The RTC ruled in favor of the Petitioners. The CA reversed the decision, stating that it is the
petitioners who were negligent since they did not exercise caution by putting warning signs that
their truck is park on the shoulder of the highway.
Issue:
Whether or not Isidro is liable as employer of Serrano.
Ruling:
Yes!

The SC held that the CA erroneously appreciated the evidence. It was proven that the petitioner
placed a warning sign within 3 to 4 meters from their truck in the form of a lighted kerosene
lamp. The existence of this warning sings was corroborated by Serrano, respondent's driver, and
further stated that when he saw a parked truck, he kept on stepping on the brake pedal but it did
not function. Thus despite this warning signs, the truck recklessly driven by Serrano and owned
by Respondent Isidro bumped the truck of petitioner.

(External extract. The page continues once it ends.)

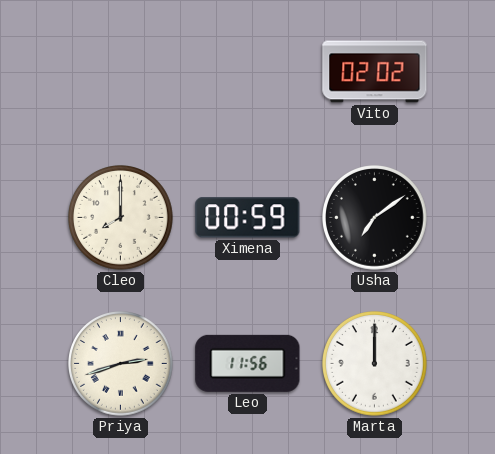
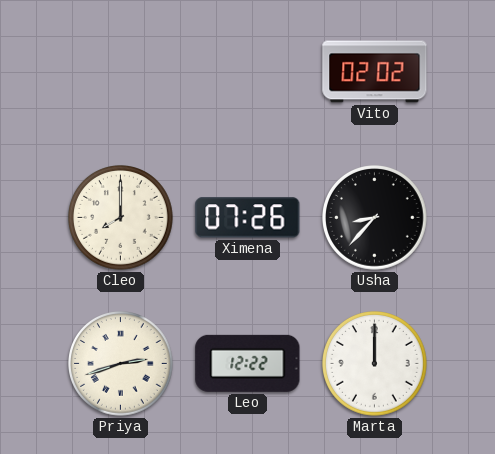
Ximena: 00:59 -> 07:26
Usha: 7:09 -> 8:37
Leo: 11:56 -> 12:22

The private respondent is sued under Art. 2176 in relation to Art. 2180, paragraph 5, of the Civil
Code. In the latter, when an injury is caused by the negligence of a servant or employee there
instantly arises a presumption of law that there was negligence on the part of the master or
employer either in the selection of the servant or employee, or in supervision over him after
selection, or both. Such presumption is juris tantum and not juris et de jure and consequently,
may be rebutted. If follows necessarily that if the employer shows to the satisfaction of the court
that in the selection and in the supervision he has exercised the care and diligence of a good
father of a family, the presumption is overcome and he is relieved from liability. In disclaiming
liability for the incident, the private respondent stresses that the negligence of his employee has
already been adequately overcome by his driver's statement that he knew his responsibilities as a
driver and that the truck owner used to instruct him to be careful in driving.

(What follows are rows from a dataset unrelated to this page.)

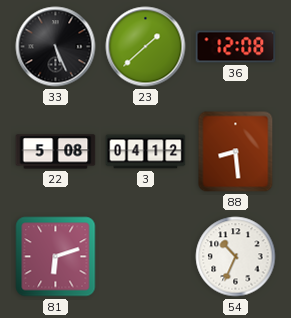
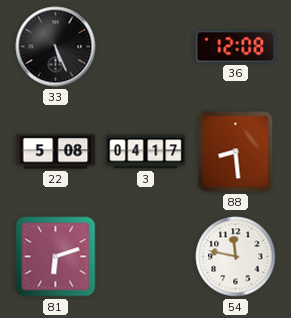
23: 1:38 -> none
3: 04:12 -> 04:17
54: 10:34 -> 11:47
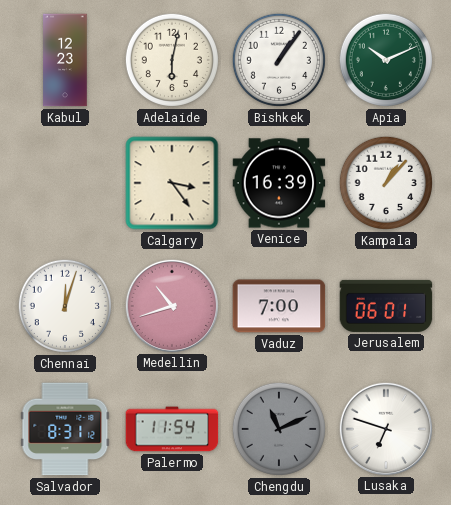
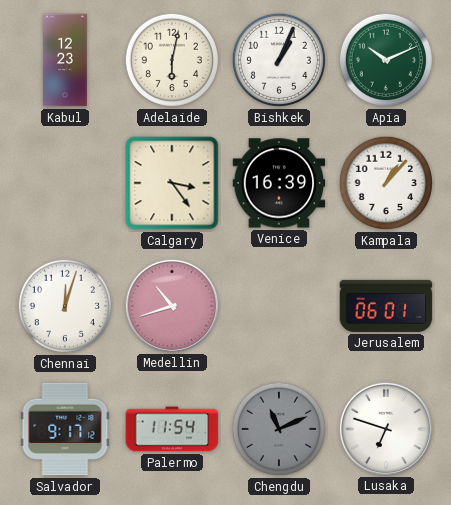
Bishkek: 1:06 -> 1:04
Vaduz: 7:00 -> none
Salvador: 8:31 -> 9:17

We do not agree with the private respondent in his submission. In the first place, it is clear that
the driver did not know his responsibilities because he apparently did not check his vehicle
before he took it on the road. If he did he could have discovered earlier that the brake fluid pipe
on the right was cut, and could have repaired it and thus the accident could have been avoided.

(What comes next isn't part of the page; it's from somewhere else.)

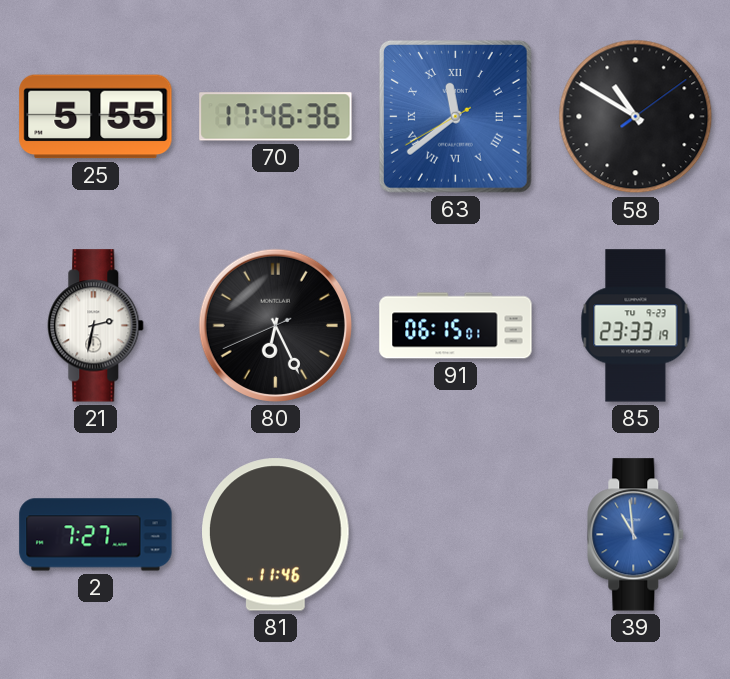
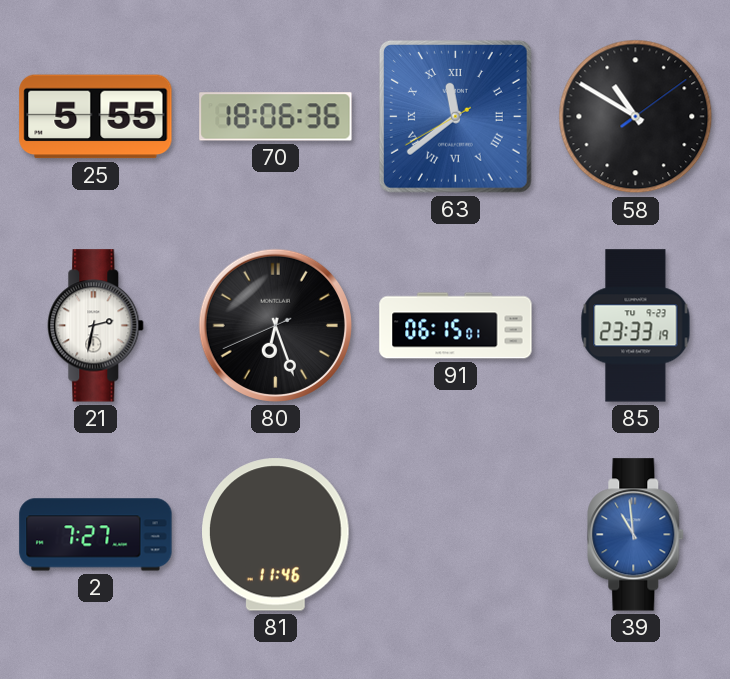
70: 17:46 -> 18:06
80: 6:25 -> 6:26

Moveover, to our mind, the fact that the private respondent used to intruct his driver to be careful
in his driving, that the driver was licensed, and the fact that he had no record of any accident, as
found by the respondent court, are not sufficient to destroy the finding of negligence of the
Regional Trial Court given the facts established at the trial. The private respondent or his
mechanic, who must be competent, should have conducted a thorough inspection of his vehicle
before allowing his driver to drive it.
In the light of the circumstances obtaining in the case, we hold that Isidro failed to prove that the
diligence of a good father of a family in the supervision of his employees which would exculpate
him from solidary liability with his driver to the petitioner. But even if we concede that the
diligence of a good father of a family was observed by Isidro in the supervision of his driver,
there is not an iota of evidence on record of the observance by Isidro of the same quantum of
diligence in the supervision of his mechanic, if any, who would be directly in charge in
maintaining the road worthiness of his (Isidro's) truck. But that is not all. There is paucity of
proof that Isidro exercised the diligence of a good father of a family in the selection of his driver,
Daniel Serrano, as well as in the selection of his mechanic, if any, in order to insure the safe
operation of his truck and thus prevent damage to others. Accordingly, the responsibility of Isidro
as employer treated in Article 2180, paragraph 5, of the Civil Code has not ceased.